The appellate opinion describes the verbal interaction between Choate and Nix as brief though conspicuous. On appeal, Choate argued that she had no knowledge that Nix had been ordered by the judge to appear in court.
"The evidence further demonstrates that Choate did not learn that Nix had been personally summoned by the court's assistant on Aug. 21 (2019) until halfway through the 20-second exchange that took place between Nix and Choate outside the courtroom," the opinion states. "Again, this information came from Nix -- Choate's employee -- not the court."
While Choate allegedly told Nix, "You need to leave," during the verbal exchange, Nix did not leave and testified in the two juvenile hearings.
"Even viewing this evidence in the light most favorable to the state, we hold that the Aug. 20 and Aug. 21 (2019) conversations between Nix and Choate cannot be construed as notice to her of a definite court order.

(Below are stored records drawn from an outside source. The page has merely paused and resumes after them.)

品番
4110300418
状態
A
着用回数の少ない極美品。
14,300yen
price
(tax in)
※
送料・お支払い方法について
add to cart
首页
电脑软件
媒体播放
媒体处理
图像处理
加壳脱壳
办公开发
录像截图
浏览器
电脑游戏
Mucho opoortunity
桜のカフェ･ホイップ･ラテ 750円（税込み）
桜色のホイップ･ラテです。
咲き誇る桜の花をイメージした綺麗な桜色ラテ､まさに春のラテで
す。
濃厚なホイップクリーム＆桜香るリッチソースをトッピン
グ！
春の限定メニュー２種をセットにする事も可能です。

Accordingly, we hold that there is a lack of substantial evidence supporting the finding that Choate willfully disobeyed or resisted an order or process of the court," the opinion states. "In conclusion, we do not condone Choate's behavior toward her employee, Nix. At best it was unprofessional, and by multiple accounts, it was aggressive, harsh and confrontational."

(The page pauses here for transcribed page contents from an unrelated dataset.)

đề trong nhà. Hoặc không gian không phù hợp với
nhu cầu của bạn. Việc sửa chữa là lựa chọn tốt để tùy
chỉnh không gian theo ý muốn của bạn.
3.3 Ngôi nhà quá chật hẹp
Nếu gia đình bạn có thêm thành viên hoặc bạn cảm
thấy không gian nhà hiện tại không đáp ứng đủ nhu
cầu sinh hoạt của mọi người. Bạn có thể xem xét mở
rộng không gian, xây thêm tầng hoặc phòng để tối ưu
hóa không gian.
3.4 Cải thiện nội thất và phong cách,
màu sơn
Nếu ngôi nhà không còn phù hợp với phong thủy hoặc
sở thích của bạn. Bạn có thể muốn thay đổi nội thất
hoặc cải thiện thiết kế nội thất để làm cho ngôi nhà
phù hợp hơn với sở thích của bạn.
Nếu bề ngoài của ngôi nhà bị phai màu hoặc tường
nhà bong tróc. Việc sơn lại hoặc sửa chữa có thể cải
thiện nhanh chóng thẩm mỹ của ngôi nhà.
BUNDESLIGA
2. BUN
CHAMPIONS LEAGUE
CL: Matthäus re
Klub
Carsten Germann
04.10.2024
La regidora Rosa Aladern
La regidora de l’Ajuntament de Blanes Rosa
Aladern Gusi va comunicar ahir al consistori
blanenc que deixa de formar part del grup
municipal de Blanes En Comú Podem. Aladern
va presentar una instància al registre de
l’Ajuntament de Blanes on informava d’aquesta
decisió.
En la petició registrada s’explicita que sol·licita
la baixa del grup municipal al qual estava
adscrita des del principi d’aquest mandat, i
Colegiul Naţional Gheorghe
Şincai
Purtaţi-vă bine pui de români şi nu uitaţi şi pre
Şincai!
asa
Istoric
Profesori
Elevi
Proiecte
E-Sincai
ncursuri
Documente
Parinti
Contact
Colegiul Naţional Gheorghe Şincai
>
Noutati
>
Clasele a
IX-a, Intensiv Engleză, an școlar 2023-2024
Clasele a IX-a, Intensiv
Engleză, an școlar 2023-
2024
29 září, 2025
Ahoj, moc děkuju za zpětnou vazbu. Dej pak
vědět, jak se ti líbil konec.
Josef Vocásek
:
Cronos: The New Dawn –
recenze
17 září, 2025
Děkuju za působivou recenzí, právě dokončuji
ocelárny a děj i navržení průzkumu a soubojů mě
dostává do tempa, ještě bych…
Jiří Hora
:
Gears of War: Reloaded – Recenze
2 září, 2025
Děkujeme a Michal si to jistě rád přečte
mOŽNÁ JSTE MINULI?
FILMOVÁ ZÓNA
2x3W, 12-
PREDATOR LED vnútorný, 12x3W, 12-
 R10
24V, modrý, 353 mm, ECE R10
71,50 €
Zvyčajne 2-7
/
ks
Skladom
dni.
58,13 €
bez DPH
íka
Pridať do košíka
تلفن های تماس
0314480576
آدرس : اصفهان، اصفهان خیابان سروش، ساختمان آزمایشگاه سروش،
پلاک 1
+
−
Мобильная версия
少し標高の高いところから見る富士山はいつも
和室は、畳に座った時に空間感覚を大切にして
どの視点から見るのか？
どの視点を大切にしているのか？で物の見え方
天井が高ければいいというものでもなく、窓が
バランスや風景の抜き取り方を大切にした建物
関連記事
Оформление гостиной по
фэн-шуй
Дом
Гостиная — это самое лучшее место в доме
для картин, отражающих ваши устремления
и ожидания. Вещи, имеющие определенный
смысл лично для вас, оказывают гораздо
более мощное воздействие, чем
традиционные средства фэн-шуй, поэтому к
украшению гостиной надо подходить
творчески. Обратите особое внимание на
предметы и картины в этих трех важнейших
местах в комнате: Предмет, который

The higher court's ruling states that Choate's behavior "simply does not rise to the level of indirect criminal contempt of court."
That finding led the appellate court to reverse and dismiss Johnson's order of Oct. 30, 2019.
The higher court declined to issue an opinion concerning the order from Johnson issued in September 2019 banning Choate from the detention center premises, noting that it lacked jurisdiction because an appeal of that order wasn't filed in time.
According to officials in Miller County, Choate officially resigned her position Jan. 1 of this year. Choate received paid leave from the time of the Sept. 5, 2019, order until May 2020 when the Miller County Quorum Court voted to suspend her without pay.
Choate officially resigned from the position Jan. 1 of this year, according to county officials.
Choate made history in Bowie County, Texas, as the first woman elected as sheriff in 1988. She served as Bowie County sheriff from 1989 to the end of 2000.